Saturday, September 23, 2006

Trip: Lao People's Democratic Republic (Lao PDR)
Date: September 23, 2006
Place: Vientiane

Good news! I was able to cross the border into Laos. I didn't run into any political trouble, but knowing what to do to cross is a bit tricky. The steps to cross the Friendship Bridge from Nong Khai Thailand to Vientiane Laos are:
1) Hire a tuk tuk to go to the "Bus Station to Laos" (about 30 baht if you negotiate)
2) Go through Thai immigration and give them your departure card
3) Take a bus to Laos (you can buy a ticket just on the other side of Thai immigration for 20 baht)
4) Go to the window in the front to get a visa for Lao. You will need $30 USD (or apparently $31 USD on Saturday; you can pay in baht too, but it will cost about another $15, so it's best to use US currency if you can...). You will also need a passport photo. Thankfully, the Fulbright folks recommended that we bring several passport photos with us, so I had a large sheet of passport photos made and took them with me. I didn't have a scissors though, so I handed the guy at the visa counter the whole sheet and asked if he could cut one off; they all had a long chuckle about that!
5) Pick up your visa (and your change if you have any) after they call your name. (It takes five minutes or so for them to process the information so you have to wait on the benches until they are done...) Oh, and the Lao visas are pretty like the Cambodia ones! :)
6) Fill out your entry/departure card. I got mine from the Lao Immigration counter, because I went there first, not knowing about the special visa window! You can probably get one from the visa guy though...
7) Go through Lao immigration where you show them your visa and arrival/departure cards
8) Go to the entry fee counter and pay 10 baht to enter the country... I guess it is a 30 cent tax on foreigners?!
9) Take a tuk tuk (50 baht) or a taxi (150 to 250 baht depending on who you talk to! Again, negotiation is key!) to your destination in Vientiane!

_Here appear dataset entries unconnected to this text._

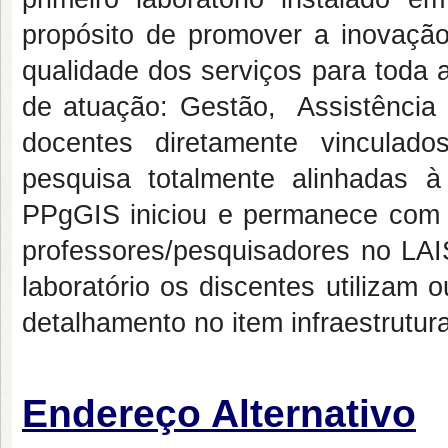
propósito de promover a inovaçã
qualidade dos serviços para toda 
de atuação: Gestão, Assistênci
docentes diretamente vincula
pesquisa totalmente alinhadas
PPgGIS iniciou e permanece com to
professores/pesquisadores no LAIS
laboratório os discentes utilizam
detalhamento no item infraestrutura
Endereço Alternativo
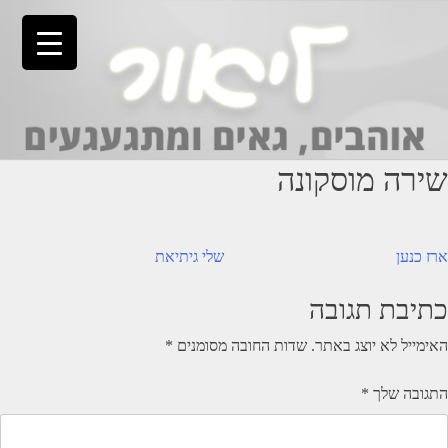
Ski
t
conten
שירה מוסקונה
יווט
ארז כנען
שלי גיתיאת
כתיבת תגובה
האימייל לא יוצג באתר.
שדות החובה מסומנים
*
התגובה שלך
*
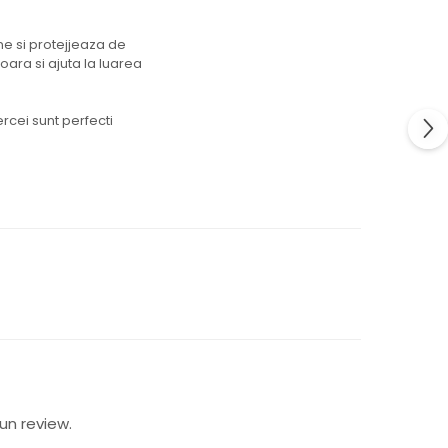
ne si protejjeaza de
oara si ajuta la luarea
rcei sunt perfecti
un review.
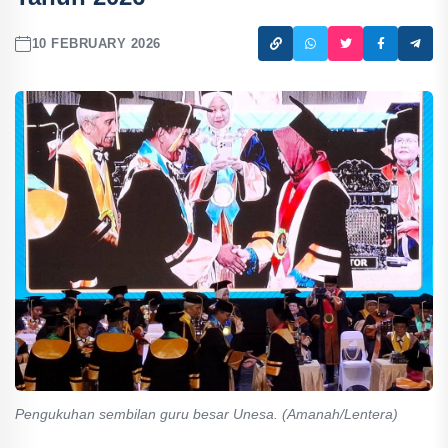
10 FEBRUARY 2026
Pengukuhan sembilan guru besar Unesa. (Amanah/Lentera)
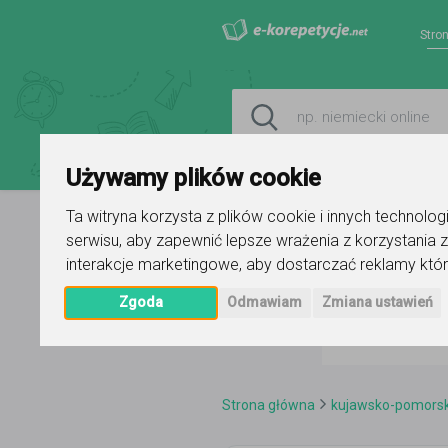
Stro
Używamy plików cookie
Ta witryna korzysta z plików cookie i innych technolo
serwisu
,
aby zapewnić lepsze wrażenia z korzystania z
interakcje marketingowe
,
aby dostarczać reklamy któr
Zgoda
Odmawiam
Zmiana ustawień
Strona główna
kujawsko-pomorsk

Vientiane is much smaller than I expected. I guess because it had a French name and was one of the main border towns, I expected it to be large and well developed. Not so! It is quite small (easily navigable on a bicyle which you can rent for a dollar a day) and run down like most cities in developing countries. The roads are quite torn up, but I think it is because they are planning on constructing new roads soon...

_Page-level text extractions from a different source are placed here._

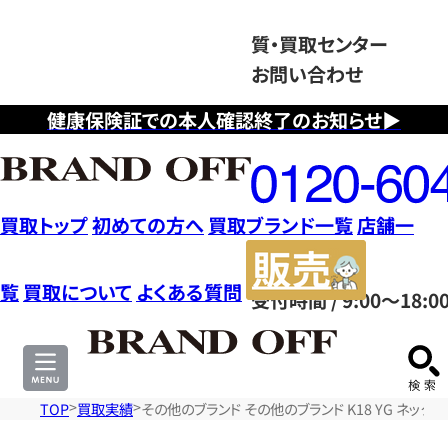
質・買取センター
お問い合わせ
健康保険証での本人確認終了のお知らせ▶
フ
リ
ー
ダ
買取トップ
初めての方へ
買取ブランド一覧
店舗一
イ
販
ヤ
売
覧
買取について
よくある質問
受付時間 / 9:00～18:0
ル
サ
0120604117
イ
ト
TOP
買取実績
その他のブランド その他のブランド K18 YG ネック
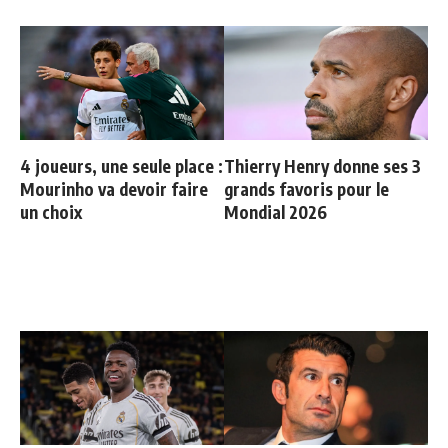
4 joueurs, une seule place :
Thierry Henry donne ses 3
Mourinho va devoir faire
grands favoris pour le
un choix
Mondial 2026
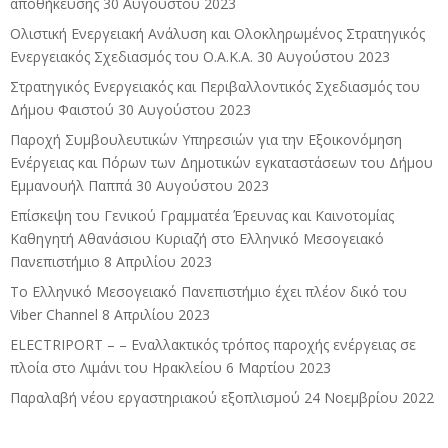
αποθήκευσης
30 Αυγούστου 2023
Ολιστική Ενεργειακή Ανάλυση και Ολοκληρωμένος Στρατηγικός
Ενεργειακός Σχεδιασμός του Ο.Α.Κ.Α.
30 Αυγούστου 2023
Στρατηγικός Ενεργειακός και Περιβαλλοντικός Σχεδιασμός του
Δήμου Φαιστού
30 Αυγούστου 2023
Παροχή Συμβουλευτικών Υπηρεσιών για την Εξοικονόμηση
Ενέργειας και Πόρων των Δημοτικών εγκαταστάσεων του Δήμου
Εμμανουήλ Παππά
30 Αυγούστου 2023
Επίσκεψη του Γενικού Γραμματέα Έρευνας και Καινοτομίας
Καθηγητή Αθανάσιου Κυριαζή στο Ελληνικό Μεσογειακό
Πανεπιστήμιο
8 Απριλίου 2023
Το Ελληνικό Μεσογειακό Πανεπιστήμιο έχει πλέον δικό του
Viber Channel
8 Απριλίου 2023
ELECTRIPORT – – Εναλλακτικός τρόπος παροχής ενέργειας σε
πλοία στο Λιμάνι του Ηρακλείου
6 Μαρτίου 2023
Παραλαβή νέου εργαστηριακού εξοπλισμού
24 Νοεμβρίου 2022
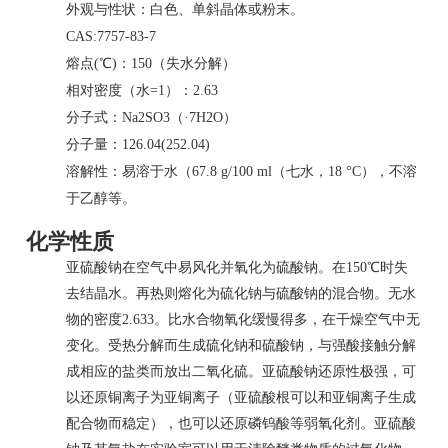
外观与性状：白色、单斜晶体或粉末。
CAS:7757-83-7
熔点(℃)：150（失水分解）
相对密度
（水=1）：2.63
分子式：Na2SO3（·7H2O）
分子量
：126.04(252.04)
溶解性：易溶于水（67.8 g/100 ml（七水，18 °C），不溶
于乙醇等。
化学性质
亚硫酸钠在空气中易风化并氧化为
硫酸钠
。在150℃时失
去
结晶水
。再热则熔化为
硫化钠
与硫酸钠的混合物。无水
物的密度2.633。比
水合物
氧化缓慢得多，在干燥空气中无
变化。受热分解而生成硫化钠和硫酸钠，与强酸接触分解
成相应的盐类而放出二氧化硫。亚硫酸钠还原性极强，可
以还原铜离子为亚铜离子（
亚硫酸根
可以和亚铜离子生成
配合物而稳定），也可以还原
磷钨酸
等弱氧化剂。亚硫酸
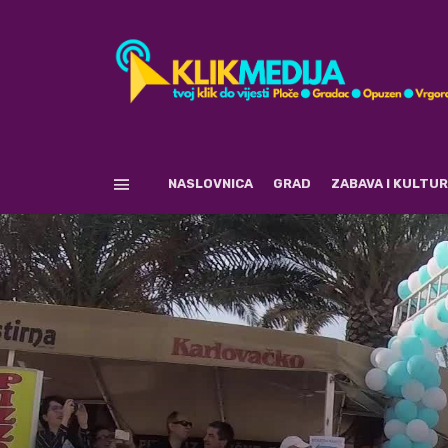
NASLOVNICA
GRAD
ZABAVA I KULTU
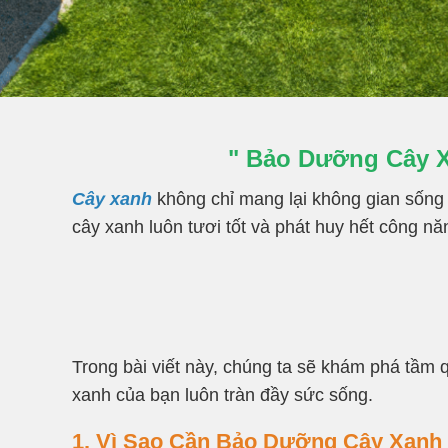
" Bảo Dưỡng Cây X
Cây xanh
không chỉ mang lại không gian sống 
cây xanh luôn tươi tốt và phát huy hết công nă
Trong bài viết này, chúng ta sẽ khám phá tầm
xanh của bạn luôn tràn đầy sức sống.
1. Vì Sao Cần Bảo Dưỡng Cây Xanh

I did have dinner at a very nice French cafe tonight though called "Dao". The food was great and their ice cream was some of the best that I have had. It was a bit expensive though - $8 for food and desert. Funny how $8 seems outrageously expensive to me now, when I would have thought it was ridiculously cheap just a month ago!! I have put myself on a strict $300 a week budget though, as I do not want to go through my entire savings before I even get to Bangladesh! Thus, an $8 dinner is considered a "splurge"!

I am actually getting quite used to traveling. I sleep as well in my hotel rooms as I did in my apartment back in New York. Squeezing into a rickety tuk tuk with seven other Lao women seems normal. I am even getting used to the heat and humidity. I still sweat gallons a day, but it doesn't fatigue me like it did in the beginning.

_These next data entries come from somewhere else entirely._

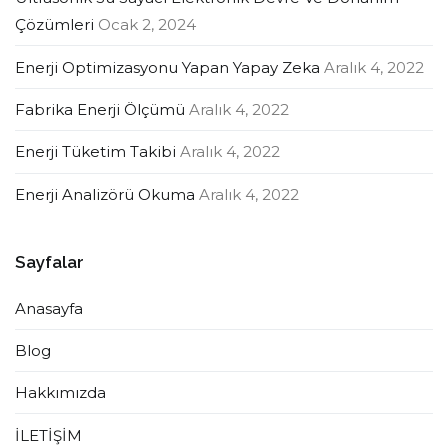
Çözümleri
Ocak 2, 2024
Enerji Optimizasyonu Yapan Yapay Zeka
Aralık 4, 2022
Fabrika Enerji Ölçümü
Aralık 4, 2022
Enerji Tüketim Takibi
Aralık 4, 2022
Enerji Analizörü Okuma
Aralık 4, 2022
Sayfalar
Anasayfa
Blog
Hakkımızda
İLETİŞİM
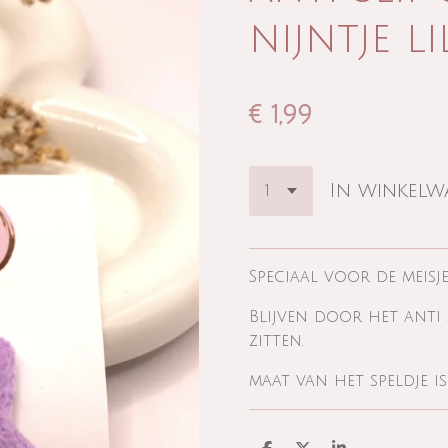
nijntje li
€ 1,99
In winkel
Speciaal voor de meis
Blijven door het anti
zitten.
maat van het speldje is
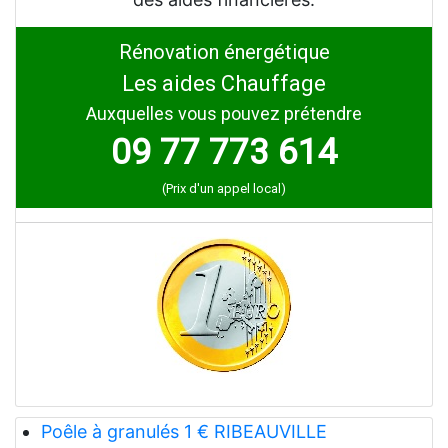
Rénovation énergétique
Les aides Chauffage
Auxquelles vous pouvez prétendre
09 77 773 614
(Prix d'un appel local)
Poêle à granulés 1 € RIBEAUVILLE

Oh, just a quick note before I go, the Morning Market in Vientiane is a great place to buy Lao textiles. And Lao textiles are amazingly beautiful! Even better than the Thai ones I think! I have been VERY good on this trip and have not purchased anything except for rooms, transportation, and food, which for those of you who know me well was quite hard! I almost broke down at the textile booths today though. Fortunately for me the ones that I really wanted were outrageously expensive (the store woman's initial quote was $180 - I always have had expensive tastes), so my budget prevented me from indulging... Once I am back working again (in a place where I can wear Lao style clothes), however, I am definitely coming back to Lao to go fabric shopping!!